2 Repository Structure
3 Recommended Structure
A clean directory structure helps collaborators understand where to find code, data, and outputs.
A typical research repository might look like this:
project/
├── README.md
├── .gitignore
├── data/
│ ├── raw/ # original datasets (not tracked)
│ └── processed/ # cleaned datasets (optional)
├── analysis/
│ ├── scripts/ # analysis scripts
│ ├── notebooks/ # exploratory notebooks
│ ├── models/ # model objects
│ └── output/ # ignored intermediate outputs
├── figures/
│ └── paper/ # final paper figures
├── results/ # ignored, generated tables & intermediate results
├── src/ # reusable functions or packages
├── paper/
│ ├── manuscript.qmd
│ └── references.bib
└── docs/
The important ideas are:
- Raw data stays out of Git. Place original data in
data/raw/and do not track it. Include a README with instructions for obtaining the data. - Processed data may be tracked if it is small, anonymised and needed to reproduce results.

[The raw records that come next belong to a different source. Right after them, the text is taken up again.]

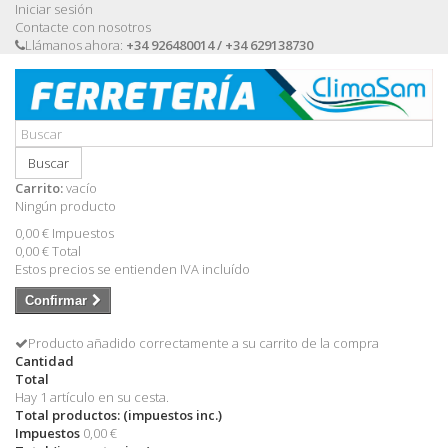
Iniciar sesión
Contacte con nosotros
Llámanos ahora:
+34 926480014 / +34 629138730
Buscar
Carrito:
vacío
Ningún producto
0,00 €
Impuestos
0,00 €
Total
Estos precios se entienden IVA incluído
Confirmar
Producto añadido correctamente a su carrito de la compra
Cantidad
Total
Hay 1 artículo en su cesta.
Total productos: (impuestos inc.)
Impuestos
0,00 €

- Analysis scripts and code live in
analysis/scripts/andsrc/. Use numbered scripts (e.g.01_clean.R,02_model.R) for an ordered pipeline. - Intermediate outputs, models and caches go in
analysis/output/orresults/and are ignored via.gitignore. - Manuscript and figures live in
paper/andfigures/. Track final figures but not every intermediate plot.
This structure supports reproducibility and keeps the repository uncluttered.